Depuis 1946, avec la nationalisation d’EDF, les tarifs de l’électricité étaient règlementés et identiques pour tous. Mais surtout ils résultaient d’un simple calcul sur le coût de revient de la production (nucléaire et hydraulique principalement), du transport et de la distribution de l’électricité en France, avec comme principe lié au service public, celui de ne faire aucun profit.

Pour le capital, cette conquête sociale était de trop et depuis 25 ans les attaques se multiplient :

– Depuis 1996 : 1ère directive européenne, en application du traité de Maastricht, qui permet l’ouverture à la concurrence de manière progressive. Parallèlement, les collectivités territoriales n’ont plus eu droit aux tarifs règlementés, les livrant à la concurrence des marchés privés, ce qui a conduit à l’augmentation faramineuse de leurs factures actuellement.

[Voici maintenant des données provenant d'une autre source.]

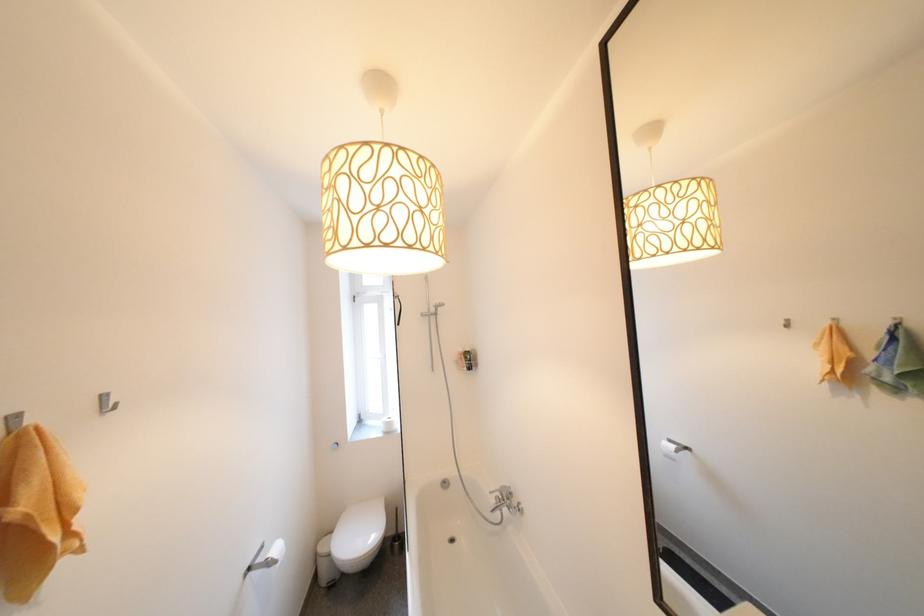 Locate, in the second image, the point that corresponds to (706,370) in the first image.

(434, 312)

Mais pour accélérer davantage la libéralisation du marché de l’électricité, c’est le tarif règlementé lui-même, aujourd’hui réservé aux particuliers, qu’il fallait dérèglementer.

  • En 2010, la loi NOME impose un changement majeur dans le calcul des tarifs règlementés de vente (électricité et nucléaire) en les indexant partiellement sur le prix du marché européen ce qui revient aujourd’hui à une quasi-indexation sur le prix du gaz, les déconnectant des coûts réels de production.

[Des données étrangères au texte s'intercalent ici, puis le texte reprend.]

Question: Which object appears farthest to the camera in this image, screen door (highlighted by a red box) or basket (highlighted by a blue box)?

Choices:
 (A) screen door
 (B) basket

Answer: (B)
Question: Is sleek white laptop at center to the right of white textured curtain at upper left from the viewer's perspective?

C’est cette même loi qui oblige EDF à vendre à perte une part de la production d’électricité d’origine nucléaire, sous prétexte de ne pas favoriser les anciens monopoles.

De qui se moque-t-on ?

Face à cette situation le gouvernement Macron-Borne multiplie les appels à faire des petits gestes : « Dégivrer le congélateur et le réfrigérateur », « couvrir ses casseroles », « limiter l’usage du four », « baisser le chauffage », « éviter les déperditions de chaleur » (Le Parisien). Les 11 millions de précaires énergétiques, dont certains n’ont pas plus de 14 degrés chez eux en hiver apprécieront le conseil de limiter leur chauffage à 17 degrés … Nombreux sont les usagers qui limitent déjà considérablement leur consommation d’électricité car ils n’ont plus les moyens de payer leurs factures.

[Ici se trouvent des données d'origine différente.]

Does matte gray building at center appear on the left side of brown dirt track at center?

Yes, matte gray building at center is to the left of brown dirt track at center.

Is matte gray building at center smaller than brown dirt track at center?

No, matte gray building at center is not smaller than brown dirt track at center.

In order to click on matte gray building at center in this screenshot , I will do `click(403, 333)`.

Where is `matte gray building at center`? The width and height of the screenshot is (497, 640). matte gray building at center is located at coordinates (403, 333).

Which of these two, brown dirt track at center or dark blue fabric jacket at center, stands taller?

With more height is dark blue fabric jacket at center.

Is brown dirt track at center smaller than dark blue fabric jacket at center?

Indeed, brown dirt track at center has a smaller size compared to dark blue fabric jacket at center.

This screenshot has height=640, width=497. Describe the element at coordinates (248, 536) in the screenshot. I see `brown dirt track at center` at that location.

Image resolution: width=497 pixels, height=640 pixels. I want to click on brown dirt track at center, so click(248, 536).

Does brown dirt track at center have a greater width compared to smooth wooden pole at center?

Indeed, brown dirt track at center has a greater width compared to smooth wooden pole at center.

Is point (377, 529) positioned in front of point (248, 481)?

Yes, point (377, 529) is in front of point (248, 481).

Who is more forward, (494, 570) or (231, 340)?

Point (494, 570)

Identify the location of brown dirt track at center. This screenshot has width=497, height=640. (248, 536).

Il n’y a pas de fatalité à la hausse

Les tarifs réglementés même s’ils ont augmenté, existent toujours et dépendent des décisions politiques. La panique qui a saisi le gouvernement Macron-Castex face à la flambée des prix au début 2022, les a contraints à limiter la hausse à 4%. La société Iberdrola d’ailleurs propose à ses clients de revenir à EDF et aux tarifs réglementés : un comble !

Macron et les chefs d’état européens annoncent leur volonté de « réformer le marché » … mais pas d’en finir avec le marché ! C’est pourtant bien la sortie du marché qui est la seule solution, et le retour au monopole public comme en 1946.

Le retour aux tarifs règlementés pour tous, calculés sur le coût réel de production d’électricité en France, est la seule solution pour sortir de la spéculation et permettre le blocage des prix. Mais cela induit d’en finir avec tout profit capitaliste fait sur la production d’électricité.